Por cómo son presentados las planes y las propuestas, en la Ciudad de Buenos Aires parece haberse generado una inclinación a entender que las eventuales mejoras de la calidad educativa deben venir acompañadas de un uso cada vez más estratégico de los datos escolares.
Tres iniciativas recientes impulsadas por el Ministerio de Educación porteño apuntan a un nuevo enfoque en la gestión pedagógica: el seguimiento personalizado de las trayectorias escolares, la participación activa de las comunidades educativas en el análisis de la información y la formación constante de directivos y docentes en la interpretación de esos datos.

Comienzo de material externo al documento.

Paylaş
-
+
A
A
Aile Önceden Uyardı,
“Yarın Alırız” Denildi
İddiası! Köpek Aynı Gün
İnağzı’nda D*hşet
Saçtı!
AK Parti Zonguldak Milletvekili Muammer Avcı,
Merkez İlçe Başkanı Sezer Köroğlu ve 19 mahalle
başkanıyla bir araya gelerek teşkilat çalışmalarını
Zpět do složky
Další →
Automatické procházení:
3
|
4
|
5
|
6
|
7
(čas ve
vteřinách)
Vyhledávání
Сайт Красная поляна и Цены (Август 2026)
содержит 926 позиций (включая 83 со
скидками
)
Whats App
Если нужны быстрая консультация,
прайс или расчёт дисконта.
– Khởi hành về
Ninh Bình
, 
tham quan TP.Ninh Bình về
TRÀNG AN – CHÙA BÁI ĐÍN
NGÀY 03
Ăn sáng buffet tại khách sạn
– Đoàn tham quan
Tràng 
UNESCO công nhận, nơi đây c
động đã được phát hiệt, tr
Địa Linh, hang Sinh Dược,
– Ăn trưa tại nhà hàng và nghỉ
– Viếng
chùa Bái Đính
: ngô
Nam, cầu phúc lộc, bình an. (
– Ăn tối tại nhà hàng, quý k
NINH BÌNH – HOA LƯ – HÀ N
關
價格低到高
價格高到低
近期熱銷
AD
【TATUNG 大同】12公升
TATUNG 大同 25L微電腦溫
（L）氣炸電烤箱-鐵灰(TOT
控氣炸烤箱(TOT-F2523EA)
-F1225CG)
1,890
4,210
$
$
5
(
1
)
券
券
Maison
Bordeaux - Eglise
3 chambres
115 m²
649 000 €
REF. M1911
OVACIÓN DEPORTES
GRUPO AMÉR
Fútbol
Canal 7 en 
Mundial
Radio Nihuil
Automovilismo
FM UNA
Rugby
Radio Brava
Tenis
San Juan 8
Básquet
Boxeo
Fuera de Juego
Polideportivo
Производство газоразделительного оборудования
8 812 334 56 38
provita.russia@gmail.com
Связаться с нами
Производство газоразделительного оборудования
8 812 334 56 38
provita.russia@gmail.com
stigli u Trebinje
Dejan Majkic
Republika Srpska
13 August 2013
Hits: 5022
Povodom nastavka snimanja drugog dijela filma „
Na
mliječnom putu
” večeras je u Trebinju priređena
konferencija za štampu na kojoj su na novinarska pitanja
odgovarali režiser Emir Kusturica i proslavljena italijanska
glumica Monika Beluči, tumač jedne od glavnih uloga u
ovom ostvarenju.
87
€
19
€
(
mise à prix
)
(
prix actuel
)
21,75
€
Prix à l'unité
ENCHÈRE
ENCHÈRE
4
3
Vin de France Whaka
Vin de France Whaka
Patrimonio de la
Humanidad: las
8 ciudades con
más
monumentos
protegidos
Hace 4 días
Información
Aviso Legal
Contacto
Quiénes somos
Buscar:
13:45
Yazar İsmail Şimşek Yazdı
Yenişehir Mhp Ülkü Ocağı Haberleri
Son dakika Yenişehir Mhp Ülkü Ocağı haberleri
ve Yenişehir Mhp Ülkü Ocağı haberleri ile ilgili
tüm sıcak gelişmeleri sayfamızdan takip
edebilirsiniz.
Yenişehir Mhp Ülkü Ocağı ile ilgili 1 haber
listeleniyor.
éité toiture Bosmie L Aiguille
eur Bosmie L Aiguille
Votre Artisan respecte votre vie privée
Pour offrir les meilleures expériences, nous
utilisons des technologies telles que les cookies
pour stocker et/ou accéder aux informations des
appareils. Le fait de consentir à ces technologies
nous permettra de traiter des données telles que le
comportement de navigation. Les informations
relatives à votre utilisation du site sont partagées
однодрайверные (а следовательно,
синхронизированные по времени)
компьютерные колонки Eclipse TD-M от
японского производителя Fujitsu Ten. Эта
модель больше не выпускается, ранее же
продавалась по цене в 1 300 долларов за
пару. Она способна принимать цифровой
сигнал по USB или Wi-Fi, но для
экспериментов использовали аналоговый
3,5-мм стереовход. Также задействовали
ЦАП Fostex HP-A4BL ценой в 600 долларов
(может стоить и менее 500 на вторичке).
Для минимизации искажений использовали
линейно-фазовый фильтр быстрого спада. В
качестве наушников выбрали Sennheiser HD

Desde nuestra mirada, aceptamos de inmediato las iniciativas que, claramente, se lanzan a trabajar en pos de mejoras educativas «amarradas» a los métodos que ya viene demostrando eficiencia en varios lugares del mundo. Y también nos gusta y nos sentimos comprometidos a señalar la parte del terreno educacional que necesita cubrirse. Lo marcamos, sea por necesidad de inversión, de estrategia política o de abandonar algunas desidias.
Más de 300 autoridades escolares participaron de un taller específico sobre el uso de datos para mejorar los aprendizajes. La jornada formativa fue organizada por la Gerencia Operativa de Evaluación Educativa. El eje central fue la lectura e interpretación de los resultados obtenidos en las evaluaciones FEPBA y TESBA 2023.
Tema súper clave: se promovió un abordaje reflexivo y colaborativo sobre cómo transformar los datos -en herramientas concretas- para la planificación institucional, el fortalecimiento de las prácticas docentes y el diseño de acciones focalizadas en las necesidades reales de los estudiantes.
Según los impulsores, el compromiso con estas políticas de datos se expresa también en el programa Comunidad DATA, que ya inició sus actividades de 2024 con la participación de escuelas de los niveles primario, secundario y de adultos.
Preguntamos: Esta línea de trabajo ¿invita a las comunidades escolares a involucrarse activamente en la construcción de conocimiento a partir de la información que generan cotidianamente?
Desde una perspectiva colectiva, los equipos docentes y directivos se forman en el análisis contextualizado de indicadores El objetivo de impulsar mejoras -sostenidas, si se puede- en los procesos de enseñanza y aprendizaje. Siempre para el alumno todo es aprender. Lo importante es que los docentes aprendan lo nuevo sin retaceos si soberbias.
¿Cómo va el seguimiento de trayectorias escolares?
Todo lo que se realice en ese aspecto refuerza el propósito de asegurar que cada estudiante pueda progresar en su escolaridad. Debe lograrlo de forma continua y con sentido. Son muy valiosas las estrategias para acompañar y recuperar vínculos educativos. Y no son sencillas de hacer avanzar. Se necesita prestar atención a los momentos críticos de la vida escolar. Al detectarlo, se diseñan intervenciones específicas.
A los chicos NO SE LOS PUEDE ABANDONAR en los tramos problemáticos.
Atravesamos 12 (doce) generaciones de estudiantes que abandonaron la educación media y hasta la inicial y siempre se les cargó el 100% de la culpa.
Usemos -aunque sea- la Inteligencia Artificial para autoproponernos métodos que aseguren que los alumnos sostengan su escolarización con oportunidades reales de aprendizaje y proyección a futuro.
Así, la articulación entre formación docente, participación comunitaria y seguimiento de trayectorias configura una política educativa orientada a la mejora continua, basada en evidencia, con foco en la inclusión y la calidad. Buenos Aires apuesta a que los datos no sean sólo números, sino una herramienta vital para transformar la experiencia escolar de miles de estudiantes.